One moment he stands on Buck’s dock, watching the light disappear into the distance, picturing the tower in his mind. And then, just as he fills in the final detail, he feels a subtle shift—similar to the surge that knocked him over earlier, but smaller in scale—and he’s standing on the rock jutting out from the hill, overlooking the entrance to the stone tower.
At least, the entrance to a stone tower. This tower is different: it’s the same size and shape, but the stone gleams white like marble, even in the darkness. Strange symbols are etched onto each stone. The grounds are different as well: the grounds around the tower Matthew remembers were nothing more than rock and grass, but this tower has a path leading from the forest to the door. The path is lined with torches, all lit, illuminating the valley with flickering light. The tower entrance is an ornate, heavy set of double doors, currently closed, framed by great beams of dark wood. Banners hang from each side, red silk embroidered with a silvery pattern that he doesn’t recognize but feels strangely familiar. The tower has no windows until the very top, where it tapers off into a smaller room with windows on all sides. The windows are open, and light streams out like a lighthouse.

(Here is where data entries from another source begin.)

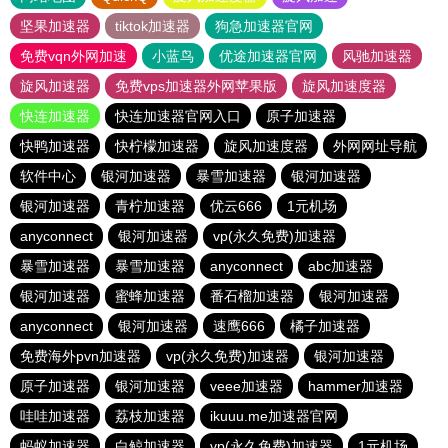
坚果加速器
tiktok加速器
狗急加速器官网
免费vqn外网加速
小蓝鸟
优途加速器官网
风驰加速器
旋风加速器
免费vps加速器外网苹果版
旋风加速度器
快连加速器
快连加速器官网入口
原子加速器
快鸭加速器
快柠檬加速器
旋风加速度器
外网网址导航
软件中心
银河加速器
暴雪加速器
银河加速器
银河加速器
青柠加速器
优云666
1元机场
anyconnect
银河加速器
vp(永久免费)加速器
暴雪加速器
暴雪加速器
anyconnect
abc加速器
银河加速器
蜜蜂加速器
番石榴加速器
银河加速器
anyconnect
银河加速器
速鹰666
橘子加速器
免费海外pvn加速器
vp(永久免费)加速器
银河加速器
原子加速器
银河加速器
veee加速器
hammer加速器
哇哇加速器
荔枝加速器
ikuuu.me加速器官网
蚂蚁加速器
白鲸加速器
vp(永久免费)加速器
1元机场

This is not the tower from Matthew’s vision, but at the same time he feels that it must be: he stands on the rock where he hid. That is the valley he saw, even if the tower currently standing in it is different.

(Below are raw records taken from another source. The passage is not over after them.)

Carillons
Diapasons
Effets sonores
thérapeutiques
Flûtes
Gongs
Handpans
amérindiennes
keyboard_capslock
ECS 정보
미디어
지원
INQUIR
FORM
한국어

Well, why not? He’s seen two versions of the manor house. Why not two versions of the tower?
He’s about to climb down when he hears singing in the distance. He crouches, like he had before, peering over the edge to gaze below.
The voice grows louder, though still distant. Eventually he sees a blue light fill the valley, softening the orange-red of the torches, and then the singer strides into view, walking up the torch-lit path. He wears a robe of pure white, his long, gray hair tied back into a loose ponytail. Even at this distance, Matthew recognizes him as the man from the chapel. This is Simon, he thinks. He almost says it aloud, stopping himself just as he feels the word form on his lips. This is Simon Wendell, Old Man Simon. The man Alice loves and Daylight fears.
Simon, surrounded by a cloud of wispy blue light, comes to a stop before the closed tower doors. The trails of light dance and surge around him as he sings, keeping rhythm with the cadence of his voice, twirling and merging into patterns that form, are destroyed, and re-form with each new verse of the old man’s song. Simon raises both hands toward the door, palms outstretched, and the wisps of light stream toward the door as his direction. The light swirls, and pulses, and then it seeps into the doors. The doors open, swiftly and smoothly, without protest. Warm yellow light pours out from the doors. Matthew is too high to look inside, but he sees a hint of polished marble tile just beyond the doors.
Continuing his song, Simon lowers his hands and confident steps inside. The blue light swirls around the open doorway for a moment, then follows him in, and just as quickly as the doors open they close just as fast. As the doors close, the sound of Simon’s voice dies away.
The world shifts.
“No!” It’s the first time that night Matthew has spoken aloud. His voice sounds flat and dull. He closes his eyes as pain spasms through him, then opens them to find himself kneeling at the edge of Buck’s dock, staring into the river water. The air is hot and humid. The sky is overcast. The stars are gone.
He sits up, coughs, and draws his jacket in tight. Despite the summer heat, he feels cold.